Кое-что тетя Тася поведала мне о предках, и я поняла, что это нужно будет сегодня же вечером записать, иначе вылетит из головы. Потом я показала ей карту Сестрорецка в надежде, что по ней она сможет вспомнить, где находилась дача. Не вспомнила. А кроме дачи, меня занимал вопрос о романе Софьи Михайловны и Константина Степановича.
– Бабушка ничего вам не говорила об убийстве своей матери? Что за повод был у мужа, чтобы убить молодую жену, только что родившую ребенка?
– Я считала, что это несчастный случай.
– Тогда почему прадед отправился на каторгу? Вряд ли это несчастный случай. Не был ли родившийся ребенок, между нами девочками, от другого? От Константина Самборского?
– Ничего подобного не слышала, – ошарашенно произнесла тетя Тася. – Почему тебе пришла в голову такая странная мысль?

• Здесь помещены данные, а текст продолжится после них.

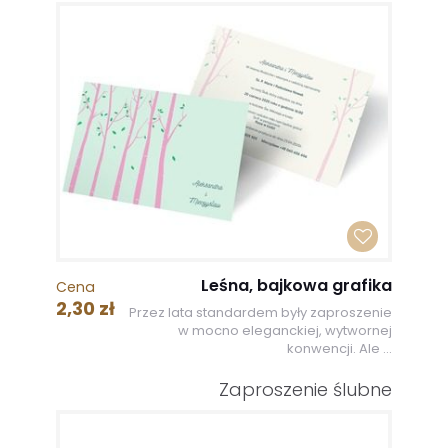
Leśna, bajkowa grafika
Cena
2,30 zł
Przez lata standardem były zaproszenie
w mocno eleganckiej, wytwornej
konwencji. Ale ...
Zaproszenie ślubne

– Нет мотива для убийства. Зато есть фотография Софьи и ее братца с нежной надписью.
– Видишь ли, раньше люди были душевнее и сентиментальнее. – Тетя Тася задумалась. – Нет, даже представить не могу такое. А кстати сказать, братом и сестрой Софья Михайловна и Константин Степанович были лишь формально.
– Что значит – формально?
– А то и значит. У Самборских, у Степана Васильевича и его жены, не было детей. А у мадам Самборской, насколько мне известно, когда она училась в пансионе, была бедная подружка. Не знаю, как сложилась судьба подружки, но отдала она богу душу, оставив мальчика Костю. Самборские его усыновили и воспитали, как родного. И, наверное, за этот милосердный поступок боженька послал им дочку Варю.
– Ничего себе… Так что же получается, мой брат Костя мне не брат?
– Смотря как считаешь сама. Иной раз близкий родственник чужее чужого, а посторонний – родной.
А еще она сказала:
– Я очень рада, что ты возьмешь архив. Странно, что Лиля равнодушна к письмам своих предков.
– Косте тоже ничего не нужно. А Томик говорит: нельзя возвращаться в прошлое, от времени оно портится, как пищевой продукт. У него свой срок хранения.
– Но мы-то с тобой знаем, что только в воспоминаниях остаются голоса, краски, запахи, – заговорщицки сказала тетя Тася.
Мы продолжали говорить, а в голове у меня билось: не брат, не брат, не брат он мне… Хотя, что это меняло?
Как жаль, что я не могу показать тете Тасе «Эффект Лазаря»! Вот кто бы его оценил! А почему, собственно говоря, не могу? После того, как я подверглась ужасу похищения, у меня руки развязаны, и сама программа уже не является тайной.
Акварель с воротами решила забрать в следующий раз, а свиток с родословным древом замотали в полиэтилен, потому что на улице шел дождь. Когда я уходила, уже у порога тетя Тася остановила меня и вручила прямоугольную пластинку с двумя маленькими круглыми отверстиями и коричневой магнитной лентой внутри. Кассета.
– Совсем забыла. Магнитофона у меня нет, послушать я все равно не могу, а тут записан голос моей мамы.
– Я думаю, кассету можно отдать в мастерскую, там перепишут голос на диск, а я вам принесу диск вместе с ноутбуком, чтобы послушать.
– Ох, как бы ты меня обрадовала! – сказала она прочувственно.
Опять я долго ждала «тэшку», вымокла и замерзла, но была совершенно счастлива. И не успела зайти в квартиру, тетя Тася звонит.
– В Сестрорецке мы не только бабушкину дачу смотрели. Мы были в гостях у бабушкиной кормилицы. Где находился ее дом, я, конечно, не вспомню. Это был не дачный дом, а обычная изба. А вот фамилию кормилицы невозможно забыть, потому что фамилия ее была – Кормилицына! – сказала и засмеялась басом.
Запись в синей тетрадке не была приколом.